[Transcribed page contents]

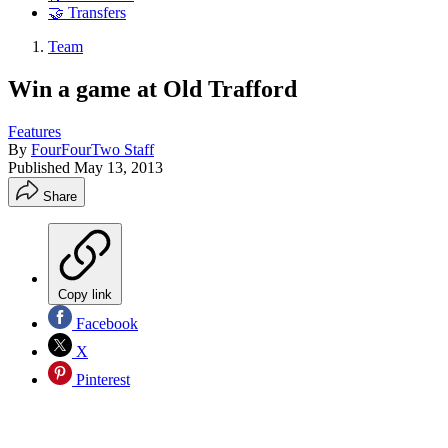
🤝 Transfers
Team
Win a game at Old Trafford
Features
By
FourFourTwo Staff
Published
May 13, 2013
Share
Copy link
Facebook
X
Pinterest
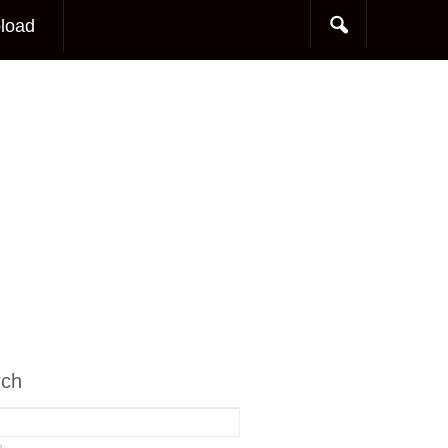
load
rch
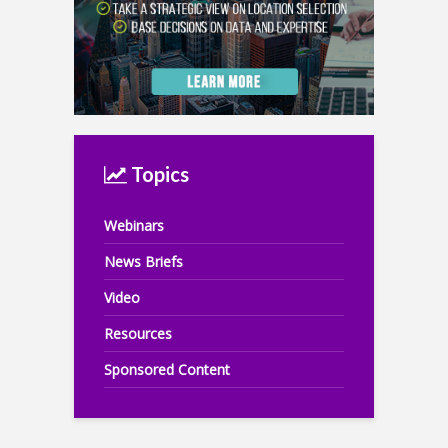
Topics
Webinars
News Briefs
Video
Resources
Sponsored Content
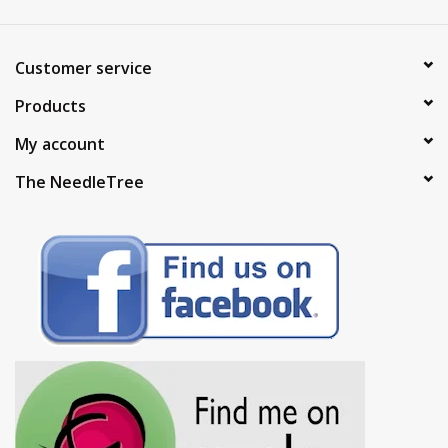
Customer service
Products
My account
The NeedleTree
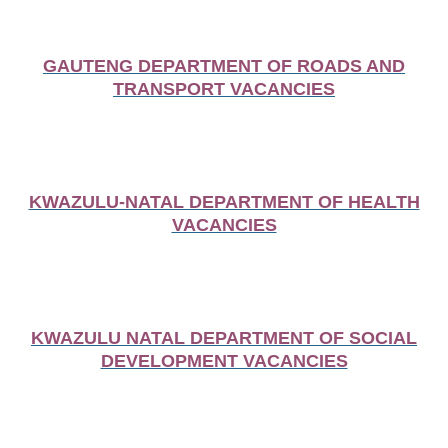
GAUTENG DEPARTMENT OF ROADS AND
TRANSPORT VACANCIES
KWAZULU-NATAL DEPARTMENT OF HEALTH
VACANCIES
KWAZULU NATAL DEPARTMENT OF SOCIAL
DEVELOPMENT VACANCIES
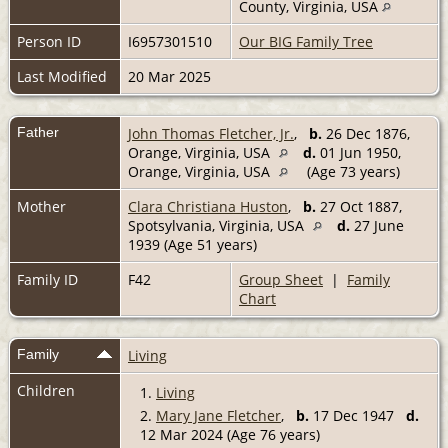
County, Virginia, USA
Person ID
I6957301510
Our BIG Family Tree
Last Modified
20 Mar 2025
Father
John Thomas Fletcher, Jr.
,
b.
26 Dec 1876,
Orange, Virginia, USA
d.
01 Jun 1950,
Orange, Virginia, USA
(Age 73 years)
Mother
Clara Christiana Huston
,
b.
27 Oct 1887,
Spotsylvania, Virginia, USA
d.
27 June
1939 (Age 51 years)
Family ID
F42
Group Sheet
|
Family
Chart
Family
Living
Children
1.
Living
2.
Mary Jane Fletcher
,
b.
17 Dec 1947
d.
12 Mar 2024 (Age 76 years)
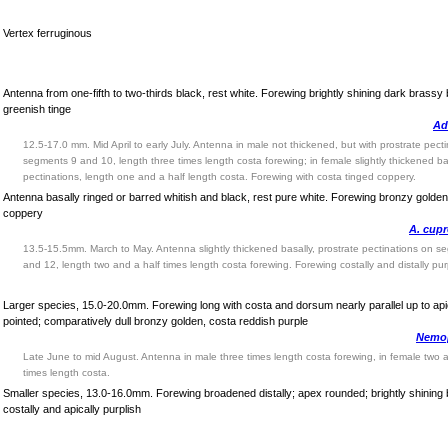
Vertex ferruginous
Antenna from one-fifth to two-thirds black, rest white. Forewing brightly shining dark brassy
greenish tinge
Ad
12.5-17.0 mm. Mid April to early July. Antenna in male not thickened, but with prostrate pect
segments 9 and 10, length three times length costa forewing; in female slightly thickened bas
pectinations, length one and a half length costa. Forewing with costa tinged coppery.
Antenna basally ringed or barred whitish and black, rest pure white. Forewing bronzy golden
coppery
A. cupr
13.5-15.5mm. March to May. Antenna slightly thickened basally, prostrate pectinations on s
and 12, length two and a half times length costa forewing. Forewing costally and distally pur
Larger species, 15.0-20.0mm. Forewing long with costa and dorsum nearly parallel up to api
pointed; comparatively dull bronzy golden, costa reddish purple
Nemop
Late June to mid August. Antenna in male three times length costa forewing, in female two a
times length costa.
Smaller species, 13.0-16.0mm. Forewing broadened distally; apex rounded; brightly shining
costally and apically purplish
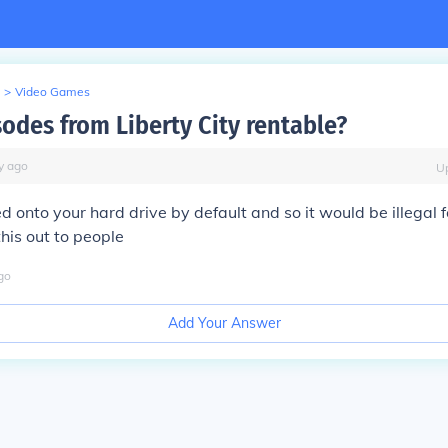
>
Video Games
sodes from Liberty City rentable?
y
ago
U
lled onto your hard drive by default and so it would be illegal 
this out to people
go
Add Your Answer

_Task prompt_:
Set down the data again, exactly, without images.

_Answer section_:
🤝 Transfers
Team
Win a game at Old Trafford
Features
By
FourFourTwo Staff
Published
May 13, 2013
Share
Copy link
Facebook
X
Pinterest
load
rch
Topics
Webinars
News Briefs
Video
Resources
Sponsored Content
Customer service
Products
My account
The NeedleTree
GAUTENG DEPARTMENT OF ROADS AND
TRANSPORT VACANCIES
KWAZULU-NATAL DEPARTMENT OF HEALTH
VACANCIES
KWAZULU NATAL DEPARTMENT OF SOCIAL
DEVELOPMENT VACANCIES
County, Virginia, USA
Person ID
I6957301510
Our BIG Family Tree
Last Modified
20 Mar 2025
Father
John Thomas Fletcher, Jr.
,
b.
26 Dec 1876,
Orange, Virginia, USA
d.
01 Jun 1950,
Orange, Virginia, USA
(Age 73 years)
Mother
Clara Christiana Huston
,
b.
27 Oct 1887,
Spotsylvania, Virginia, USA
d.
27 June
1939 (Age 51 years)
Family ID
F42
Group Sheet
|
Family
Chart
Family
Living
Children
1.
Living
2.
Mary Jane Fletcher
,
b.
17 Dec 1947
d.
12 Mar 2024 (Age 76 years)
Vertex ferruginous
Antenna from one-fifth to two-thirds black, rest white. Forewing brightly shining dark brassy
greenish tinge
Ad
12.5-17.0 mm. Mid April to early July. Antenna in male not thickened, but with prostrate pect
segments 9 and 10, length three times length costa forewing; in female slightly thickened bas
pectinations, length one and a half length costa. Forewing with costa tinged coppery.
Antenna basally ringed or barred whitish and black, rest pure white. Forewing bronzy golden
coppery
A. cupr
13.5-15.5mm. March to May. Antenna slightly thickened basally, prostrate pectinations on s
and 12, length two and a half times length costa forewing. Forewing costally and distally pur
Larger species, 15.0-20.0mm. Forewing long with costa and dorsum nearly parallel up to api
pointed; comparatively dull bronzy golden, costa reddish purple
Nemop
Late June to mid August. Antenna in male three times length costa forewing, in female two a
times length costa.
Smaller species, 13.0-16.0mm. Forewing broadened distally; apex rounded; brightly shining
costally and apically purplish
>
Video Games
sodes from Liberty City rentable?
y
ago
U
lled onto your hard drive by default and so it would be illegal 
this out to people
go
Add Your Answer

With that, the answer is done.